May 16, 2003

Intimations of Mortality

image copyright Fred First
Edinburgh Castle, May 14, 2001

Two years ago today, we were on our way home from Ireland (and for too brief a time, Scotland) after visiting our son Nathan (who arrived here on Goose Creek just last night for a short visit). At the time, he was an exchange student from his little college at Maryville, Tennessee to Queens University in Belfast, Northern Ireland. The Emerald Isle is everything we expected, and we had a wonderful trip. Except...

Before we left for the trip, I had managed to have a little 'episode' with my low back... a recurring aggravation that was more of a nuisance most of the time here around the place. But sitting was the position of least comfort, and we certainly were going to do more than our share of sitting in buses, cabs, trains and planes during the trip. Even so, I'd be okay; just had to stretch a lot, change positions often, avoid too much prolonged sitting.

I don't know. Guess it was the tight little front seat of the cab we took from the motel to the airport the day we left for home. My knees were almost in my face. Whatever the cause, the effect was one massively powerful cramping pain in my right thigh and calf unlike anything I've ever experienced in my life. I tried to carry on the conversation with the cabby while jamming my foot into the floorboard with every ounce of strength I could find to push the pain back. We reached the airport. I passed out from the pain. I could barely stand or walk. This was not good.

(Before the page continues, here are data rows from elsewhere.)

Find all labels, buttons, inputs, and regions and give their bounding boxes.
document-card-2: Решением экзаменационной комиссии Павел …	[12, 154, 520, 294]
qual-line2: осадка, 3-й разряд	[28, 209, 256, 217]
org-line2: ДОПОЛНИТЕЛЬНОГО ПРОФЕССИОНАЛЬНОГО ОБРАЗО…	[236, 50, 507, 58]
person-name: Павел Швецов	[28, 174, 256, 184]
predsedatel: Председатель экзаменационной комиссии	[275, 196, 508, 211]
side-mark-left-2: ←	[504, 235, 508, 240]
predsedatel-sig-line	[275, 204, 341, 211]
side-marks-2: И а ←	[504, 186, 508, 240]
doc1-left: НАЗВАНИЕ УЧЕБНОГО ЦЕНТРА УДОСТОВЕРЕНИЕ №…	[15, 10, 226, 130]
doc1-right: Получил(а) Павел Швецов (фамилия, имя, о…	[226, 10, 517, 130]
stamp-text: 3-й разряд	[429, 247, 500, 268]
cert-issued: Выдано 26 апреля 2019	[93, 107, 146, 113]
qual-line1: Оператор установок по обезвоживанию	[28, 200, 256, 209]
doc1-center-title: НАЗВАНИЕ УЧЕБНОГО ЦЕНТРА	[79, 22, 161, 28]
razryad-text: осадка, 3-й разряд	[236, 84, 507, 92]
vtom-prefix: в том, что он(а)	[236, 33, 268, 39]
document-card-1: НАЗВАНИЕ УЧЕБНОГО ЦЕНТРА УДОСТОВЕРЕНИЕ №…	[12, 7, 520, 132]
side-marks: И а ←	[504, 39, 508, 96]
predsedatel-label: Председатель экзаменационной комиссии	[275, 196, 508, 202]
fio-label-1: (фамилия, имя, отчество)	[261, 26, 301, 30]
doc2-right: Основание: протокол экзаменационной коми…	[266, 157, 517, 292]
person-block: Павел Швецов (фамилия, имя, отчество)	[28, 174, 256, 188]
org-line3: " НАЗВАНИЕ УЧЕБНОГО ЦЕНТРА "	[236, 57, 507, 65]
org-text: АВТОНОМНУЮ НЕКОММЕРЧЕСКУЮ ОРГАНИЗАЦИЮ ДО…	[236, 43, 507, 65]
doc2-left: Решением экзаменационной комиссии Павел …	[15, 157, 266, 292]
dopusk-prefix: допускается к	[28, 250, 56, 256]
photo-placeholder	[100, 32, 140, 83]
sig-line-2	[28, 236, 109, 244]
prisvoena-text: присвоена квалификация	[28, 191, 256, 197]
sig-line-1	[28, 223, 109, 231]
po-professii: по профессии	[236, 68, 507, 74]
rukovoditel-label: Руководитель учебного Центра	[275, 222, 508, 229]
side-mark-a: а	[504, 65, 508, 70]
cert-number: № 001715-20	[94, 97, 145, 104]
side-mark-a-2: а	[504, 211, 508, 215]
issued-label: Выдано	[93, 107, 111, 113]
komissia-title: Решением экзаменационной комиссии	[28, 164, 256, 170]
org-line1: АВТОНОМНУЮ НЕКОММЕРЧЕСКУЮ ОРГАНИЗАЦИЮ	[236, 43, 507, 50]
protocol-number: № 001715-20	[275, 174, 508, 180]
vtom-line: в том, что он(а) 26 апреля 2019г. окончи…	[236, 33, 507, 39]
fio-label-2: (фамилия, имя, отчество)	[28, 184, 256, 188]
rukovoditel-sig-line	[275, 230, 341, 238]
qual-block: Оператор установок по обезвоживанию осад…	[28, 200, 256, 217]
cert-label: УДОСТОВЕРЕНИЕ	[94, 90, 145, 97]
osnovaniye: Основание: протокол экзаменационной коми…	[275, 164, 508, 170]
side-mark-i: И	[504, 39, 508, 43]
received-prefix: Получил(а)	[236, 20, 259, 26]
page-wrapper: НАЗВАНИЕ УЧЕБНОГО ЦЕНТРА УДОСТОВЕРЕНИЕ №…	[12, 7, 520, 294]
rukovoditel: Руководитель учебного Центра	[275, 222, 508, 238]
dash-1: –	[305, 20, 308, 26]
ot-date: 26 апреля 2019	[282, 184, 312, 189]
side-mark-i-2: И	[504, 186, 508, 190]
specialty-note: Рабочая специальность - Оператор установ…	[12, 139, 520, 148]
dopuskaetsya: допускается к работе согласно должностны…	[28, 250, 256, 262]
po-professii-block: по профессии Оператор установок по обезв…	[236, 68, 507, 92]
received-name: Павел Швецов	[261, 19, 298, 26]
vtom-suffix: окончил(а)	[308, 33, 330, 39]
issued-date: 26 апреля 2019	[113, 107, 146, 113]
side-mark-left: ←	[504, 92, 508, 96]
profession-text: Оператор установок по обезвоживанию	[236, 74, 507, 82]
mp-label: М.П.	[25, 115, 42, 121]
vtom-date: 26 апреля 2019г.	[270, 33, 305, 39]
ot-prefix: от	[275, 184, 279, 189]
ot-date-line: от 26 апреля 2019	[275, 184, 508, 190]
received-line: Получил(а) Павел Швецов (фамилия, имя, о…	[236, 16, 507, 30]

And for the next 20 hours, I was forced to sit, with an acute awareness of the exact distribution of my sciatic nerve. No pain meds, no ice. May 16, 2001 was without doubt the longest day of my life. For a week after we returned, I couldn't tolerate sitting behind the wheel to drive. Ann drove me to work (a brand new job, to boot) with me lying full back in the passenger's seat, feeling like a load of lumber in an ambulance. Tests showed nothing (no disc bulge etc). Save some calf weakness, I'm fully recovered now.

I apologize for dragging you along through my anniversary of miseries. But this is one of those Churchill kind of days that 'will live forevah in infamy' and thus is a part of the Fragmented Total Package of life that inhabits these pages. Today I am alive and very well, thank you, and will be rousting young Nate momentarily to press him into farming duties. The boy has a strong and healthy back, and the list is long!

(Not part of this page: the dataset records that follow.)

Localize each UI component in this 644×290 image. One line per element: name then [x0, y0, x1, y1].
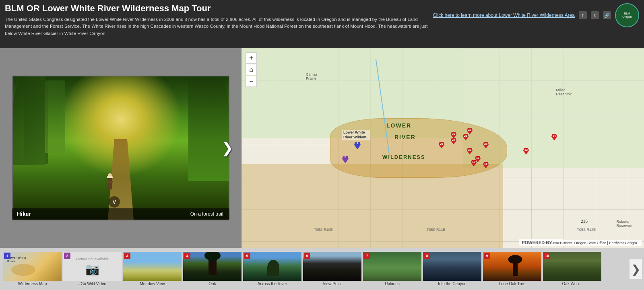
zoom-home-button[interactable]: ⌂	[246, 64, 257, 75]
map-panel: Lower WhiteRiver Wildem... LOWER RIVER W…	[242, 48, 644, 248]
thumbnail-2[interactable]: Picture not available 📷 2 #Go Wild Video	[63, 252, 122, 286]
map-pin-24[interactable]: 24	[451, 138, 456, 144]
miller-reservoir-label: MillerReservoir	[556, 88, 572, 96]
thumb-label-1: Wilderness Map	[3, 282, 62, 286]
thumb-badge-7: 7	[364, 253, 370, 259]
thumb-badge-6: 6	[304, 253, 310, 259]
thumb-badge-10: 10	[544, 253, 550, 259]
map-pin-2[interactable]: 2	[342, 156, 349, 163]
grid-label-2: T05S R11E	[427, 228, 446, 232]
tree-silhouette	[208, 259, 217, 275]
lone-tree-crown	[508, 255, 522, 264]
thumbnail-6[interactable]: 6 View Point	[303, 252, 361, 286]
thumbnail-3[interactable]: 3 Meadow View	[123, 252, 182, 286]
zoom-in-button[interactable]: +	[246, 52, 257, 64]
hiker-body	[107, 178, 112, 189]
thumb-label-2: #Go Wild Video	[63, 282, 122, 286]
wilderness-area-link[interactable]: Click here to learn more about Lower Whi…	[433, 12, 575, 18]
thumb-label-3: Meadow View	[123, 282, 182, 286]
header: BLM OR Lower White River Wilderness Map …	[0, 0, 644, 48]
thumbnail-8[interactable]: 8 Into the Canyon	[423, 252, 481, 286]
caption-subtitle: On a forest trail.	[190, 211, 225, 217]
facebook-icon[interactable]: f	[579, 11, 587, 19]
map-pin-30[interactable]: 30	[451, 132, 456, 138]
grid-label-3: T05S R12E	[577, 228, 596, 232]
thumb-image-4: 4	[183, 252, 242, 281]
lower-label: LOWER	[386, 122, 411, 129]
header-description: The United States Congress designated th…	[5, 16, 433, 37]
tree-decoration	[188, 76, 229, 181]
hiker-figure	[106, 173, 114, 195]
thumb-image-1: Lower WhiteRiver 1	[3, 252, 62, 281]
page-title: BLM OR Lower White River Wilderness Map …	[5, 3, 433, 14]
thumbnail-7[interactable]: 7 Uplands	[363, 252, 421, 286]
map-pin-19[interactable]: 19	[471, 160, 477, 167]
header-right: Click here to learn more about Lower Whi…	[433, 3, 639, 27]
image-caption: Hiker On a forest trail.	[12, 208, 229, 220]
thumbnail-5[interactable]: 5 Across the River	[243, 252, 301, 286]
map-controls: + ⌂ −	[246, 52, 257, 87]
unavailable-text: Picture not available	[76, 257, 109, 261]
thumb-image-9: 9	[483, 252, 541, 281]
thumb-image-5: 5	[243, 252, 301, 281]
tree-element	[267, 260, 279, 276]
thumb-label-4: Oak	[183, 282, 242, 286]
map-pin-20[interactable]: 20	[467, 148, 473, 154]
thumb-badge-4: 4	[184, 253, 190, 259]
thumbnails-bar: Lower WhiteRiver 1 Wilderness Map Pictur…	[0, 248, 644, 290]
map-pin-16[interactable]: 16	[483, 162, 489, 169]
thumb-badge-2: 2	[64, 253, 70, 259]
thumb-image-8: 8	[423, 252, 481, 281]
thumb-label-8: Into the Canyon	[423, 282, 481, 286]
map-pin-28[interactable]: 28	[483, 142, 489, 148]
lone-tree-trunk	[513, 262, 518, 276]
tree-top	[204, 252, 221, 261]
thumb-label-7: Uplands	[363, 282, 421, 286]
thumb-badge-3: 3	[124, 253, 130, 259]
thumbnail-10[interactable]: 10 Oak Woo...	[543, 252, 601, 286]
thumb-badge-9: 9	[484, 253, 490, 259]
map-thumb-bg: Lower WhiteRiver	[3, 252, 62, 281]
map-pin-1[interactable]: 1	[354, 142, 361, 149]
thumb-image-2: Picture not available 📷 2	[63, 252, 122, 281]
thumbnail-1[interactable]: Lower WhiteRiver 1 Wilderness Map	[3, 252, 62, 286]
river-label: RIVER	[394, 134, 416, 140]
thumbnails-next-button[interactable]: ❯	[630, 259, 642, 279]
zoom-out-button[interactable]: −	[246, 76, 257, 87]
thumb-label-5: Across the River	[243, 282, 301, 286]
thumb-badge-5: 5	[244, 253, 250, 259]
twitter-icon[interactable]: t	[591, 11, 599, 19]
header-left: BLM OR Lower White River Wilderness Map …	[5, 3, 433, 37]
map-pin-26[interactable]: 26	[439, 142, 444, 148]
tree-decoration	[45, 80, 65, 153]
wilderness-area-label: Lower WhiteRiver Wildem...	[342, 130, 370, 140]
map-pin-27[interactable]: 27	[467, 128, 473, 134]
next-image-arrow[interactable]: ❯	[221, 140, 233, 156]
blm-logo: BLMOregon	[615, 3, 639, 27]
thumb-badge-1: 1	[4, 253, 10, 259]
grid-label-1: T05S R10E	[314, 228, 333, 232]
roberts-reservoir-label: RobertsReservoir	[616, 220, 632, 228]
thumb-image-7: 7	[363, 252, 421, 281]
thumbnail-9[interactable]: 9 Lone Oak Tree	[483, 252, 541, 286]
map-pin-14[interactable]: 14	[551, 134, 557, 140]
main-content: Hiker On a forest trail. v ❯ Lower White…	[0, 48, 644, 248]
thumb-image-10: 10	[543, 252, 601, 281]
map-pin-12[interactable]: 12	[523, 148, 529, 154]
thumb-label-6: View Point	[303, 282, 361, 286]
thumb-label-9: Lone Oak Tree	[483, 282, 541, 286]
map-pin-25[interactable]: 25	[463, 134, 469, 140]
hiker-pack	[107, 181, 113, 183]
main-photo	[12, 76, 229, 220]
tree-decoration	[13, 76, 45, 165]
camera-icon: 📷	[85, 263, 99, 276]
thumb-badge-8: 8	[424, 253, 430, 259]
thumb-image-3: 3	[123, 252, 182, 281]
expand-button[interactable]: v	[109, 196, 120, 208]
thumbnail-4[interactable]: 4 Oak	[183, 252, 242, 286]
image-panel: Hiker On a forest trail. v ❯	[0, 48, 242, 248]
thumb-image-6: 6	[303, 252, 361, 281]
camas-prairie-label: CamasPrairie	[306, 72, 318, 80]
thumb-label-10: Oak Woo...	[543, 282, 601, 286]
link-icon[interactable]: 🔗	[603, 11, 611, 19]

Posted by fred1st at May 16, 2003 07:31 AM | TrackBack

Fred, I believe I took a photo from this same exact location when we were there several years ago. At the time there were loads of school kids playing in the yard far below. Thanks for the pleasant memory. (Sorry about the painful one.)

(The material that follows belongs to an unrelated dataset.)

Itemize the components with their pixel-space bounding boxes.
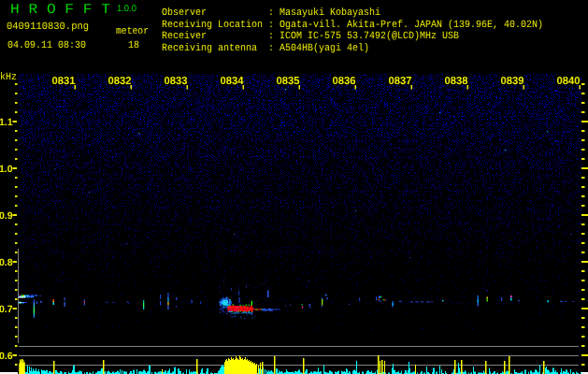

Posted by: sainteros at May 16, 2003 09:30 AM

Ouch, that hurt just reading about it!

Posted by: ronbailey at May 16, 2003 10:18 AM

Thanks for the photo, brought back loads of memories, thankfully, none of tyhem about back pain. How did you survive? Must be made of sterner stuff, Fred. Hope you have a great weekend.

Posted by: Alexandra at May 16, 2003 11:46 AM

I had also too a photo from that exact same spot, back in 1983. But a week later, I left my photo gear (and all my undeveloped film) on a train from London to Southhampton...

Posted by: Dave at May 16, 2003 12:42 PM


Posted by: Darren at May 17, 2003 07:22 AM

I have periodic bouts with my sciatic nerve; never so bad that I've passed out, but some bad enough that I wished I had. Not fun. BTW, wasn't that FDR who made the "infamy" speech?